- **EXERCISE AIM**
If a line below contains the word "CASA", count it; give only the total.

Stored dataset items:
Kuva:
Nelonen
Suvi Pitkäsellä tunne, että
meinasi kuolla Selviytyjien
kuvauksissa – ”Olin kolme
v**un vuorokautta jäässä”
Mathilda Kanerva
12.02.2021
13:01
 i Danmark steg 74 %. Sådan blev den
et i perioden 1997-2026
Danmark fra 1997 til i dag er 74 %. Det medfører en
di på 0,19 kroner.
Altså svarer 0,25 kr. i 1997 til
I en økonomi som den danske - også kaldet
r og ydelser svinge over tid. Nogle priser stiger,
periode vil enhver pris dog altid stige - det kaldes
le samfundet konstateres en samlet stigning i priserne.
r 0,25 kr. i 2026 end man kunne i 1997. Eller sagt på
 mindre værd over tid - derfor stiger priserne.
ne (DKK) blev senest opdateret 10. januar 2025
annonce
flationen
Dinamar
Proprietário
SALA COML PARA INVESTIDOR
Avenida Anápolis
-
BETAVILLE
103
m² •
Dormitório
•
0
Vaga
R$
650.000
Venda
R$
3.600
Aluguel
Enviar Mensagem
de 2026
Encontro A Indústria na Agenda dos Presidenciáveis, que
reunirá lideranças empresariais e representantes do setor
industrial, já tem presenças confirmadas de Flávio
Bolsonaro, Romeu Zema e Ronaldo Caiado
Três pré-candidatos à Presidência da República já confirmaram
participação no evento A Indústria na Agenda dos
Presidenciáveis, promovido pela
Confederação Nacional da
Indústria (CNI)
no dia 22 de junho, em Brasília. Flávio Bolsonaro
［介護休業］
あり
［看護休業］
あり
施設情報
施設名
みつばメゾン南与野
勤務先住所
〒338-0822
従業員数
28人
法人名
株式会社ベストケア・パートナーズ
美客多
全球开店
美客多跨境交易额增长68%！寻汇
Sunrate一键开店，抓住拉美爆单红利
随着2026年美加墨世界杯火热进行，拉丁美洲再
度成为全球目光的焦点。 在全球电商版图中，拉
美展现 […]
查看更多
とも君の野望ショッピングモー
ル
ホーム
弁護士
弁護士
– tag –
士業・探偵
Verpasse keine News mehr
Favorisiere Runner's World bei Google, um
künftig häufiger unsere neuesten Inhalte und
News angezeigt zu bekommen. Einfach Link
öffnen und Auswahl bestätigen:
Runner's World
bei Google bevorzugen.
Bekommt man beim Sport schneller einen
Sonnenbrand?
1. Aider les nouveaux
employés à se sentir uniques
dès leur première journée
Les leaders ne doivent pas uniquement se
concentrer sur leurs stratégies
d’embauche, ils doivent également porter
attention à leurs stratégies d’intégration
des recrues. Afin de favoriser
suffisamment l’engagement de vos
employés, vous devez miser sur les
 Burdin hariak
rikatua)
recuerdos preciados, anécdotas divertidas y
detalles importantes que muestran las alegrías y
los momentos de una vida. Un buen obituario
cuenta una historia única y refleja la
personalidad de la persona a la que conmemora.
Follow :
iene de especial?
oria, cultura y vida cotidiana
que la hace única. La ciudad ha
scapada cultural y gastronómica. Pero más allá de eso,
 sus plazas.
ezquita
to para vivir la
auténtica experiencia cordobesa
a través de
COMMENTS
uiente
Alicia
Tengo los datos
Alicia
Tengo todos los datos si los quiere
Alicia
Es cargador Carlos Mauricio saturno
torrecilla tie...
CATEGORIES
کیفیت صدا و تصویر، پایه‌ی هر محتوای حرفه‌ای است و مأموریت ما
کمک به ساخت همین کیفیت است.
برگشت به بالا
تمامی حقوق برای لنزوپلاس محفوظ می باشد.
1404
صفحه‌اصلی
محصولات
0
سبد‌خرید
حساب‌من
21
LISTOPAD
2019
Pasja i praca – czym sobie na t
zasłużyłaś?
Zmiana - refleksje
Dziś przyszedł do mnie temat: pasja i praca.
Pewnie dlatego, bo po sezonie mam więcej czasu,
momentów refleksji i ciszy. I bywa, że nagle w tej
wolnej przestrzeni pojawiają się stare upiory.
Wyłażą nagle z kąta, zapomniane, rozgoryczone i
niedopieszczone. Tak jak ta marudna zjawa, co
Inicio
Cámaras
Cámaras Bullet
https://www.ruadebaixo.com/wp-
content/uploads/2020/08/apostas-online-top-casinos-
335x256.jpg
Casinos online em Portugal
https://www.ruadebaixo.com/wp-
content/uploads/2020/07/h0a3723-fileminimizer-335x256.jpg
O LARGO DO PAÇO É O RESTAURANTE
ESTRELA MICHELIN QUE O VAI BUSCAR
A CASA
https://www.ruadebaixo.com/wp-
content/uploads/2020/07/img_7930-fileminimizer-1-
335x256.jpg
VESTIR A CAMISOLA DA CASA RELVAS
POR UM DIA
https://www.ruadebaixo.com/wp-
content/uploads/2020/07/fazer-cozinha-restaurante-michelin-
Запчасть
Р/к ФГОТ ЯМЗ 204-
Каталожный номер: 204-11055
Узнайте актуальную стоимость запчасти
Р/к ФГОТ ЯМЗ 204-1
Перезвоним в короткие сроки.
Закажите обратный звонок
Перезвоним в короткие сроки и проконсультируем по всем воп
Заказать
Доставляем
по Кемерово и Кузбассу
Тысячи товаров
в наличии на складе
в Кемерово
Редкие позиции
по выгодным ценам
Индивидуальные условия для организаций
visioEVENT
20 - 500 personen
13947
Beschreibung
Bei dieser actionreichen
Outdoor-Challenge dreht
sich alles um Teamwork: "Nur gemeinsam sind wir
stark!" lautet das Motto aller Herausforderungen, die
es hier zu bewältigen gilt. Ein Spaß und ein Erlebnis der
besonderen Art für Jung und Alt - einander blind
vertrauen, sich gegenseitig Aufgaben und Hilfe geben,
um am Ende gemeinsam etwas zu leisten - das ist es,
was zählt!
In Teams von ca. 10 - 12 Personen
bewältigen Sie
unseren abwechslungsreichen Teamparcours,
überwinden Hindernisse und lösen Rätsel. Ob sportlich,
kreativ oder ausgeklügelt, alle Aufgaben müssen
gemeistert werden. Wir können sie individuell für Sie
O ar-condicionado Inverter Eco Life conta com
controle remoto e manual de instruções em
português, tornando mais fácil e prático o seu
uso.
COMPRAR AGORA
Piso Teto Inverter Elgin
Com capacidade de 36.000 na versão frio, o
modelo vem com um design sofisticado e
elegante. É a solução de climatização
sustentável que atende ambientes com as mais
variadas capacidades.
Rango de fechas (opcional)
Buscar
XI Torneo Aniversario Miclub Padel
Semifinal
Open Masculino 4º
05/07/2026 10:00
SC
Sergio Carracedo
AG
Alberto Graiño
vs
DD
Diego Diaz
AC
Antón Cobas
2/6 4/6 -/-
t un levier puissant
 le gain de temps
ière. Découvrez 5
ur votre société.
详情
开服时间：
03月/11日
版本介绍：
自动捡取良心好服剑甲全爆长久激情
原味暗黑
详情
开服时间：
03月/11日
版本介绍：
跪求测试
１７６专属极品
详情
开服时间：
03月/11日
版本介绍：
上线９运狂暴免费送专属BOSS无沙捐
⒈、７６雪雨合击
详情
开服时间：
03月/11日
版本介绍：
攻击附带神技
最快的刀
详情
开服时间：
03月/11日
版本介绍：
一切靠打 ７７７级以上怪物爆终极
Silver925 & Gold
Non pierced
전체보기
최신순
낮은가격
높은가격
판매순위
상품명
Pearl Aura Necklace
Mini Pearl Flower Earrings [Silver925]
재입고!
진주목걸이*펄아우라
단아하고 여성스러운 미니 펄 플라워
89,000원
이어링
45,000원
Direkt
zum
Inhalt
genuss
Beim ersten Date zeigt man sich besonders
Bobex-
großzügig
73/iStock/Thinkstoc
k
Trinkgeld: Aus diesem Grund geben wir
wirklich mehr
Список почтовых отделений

- **RESULT**
2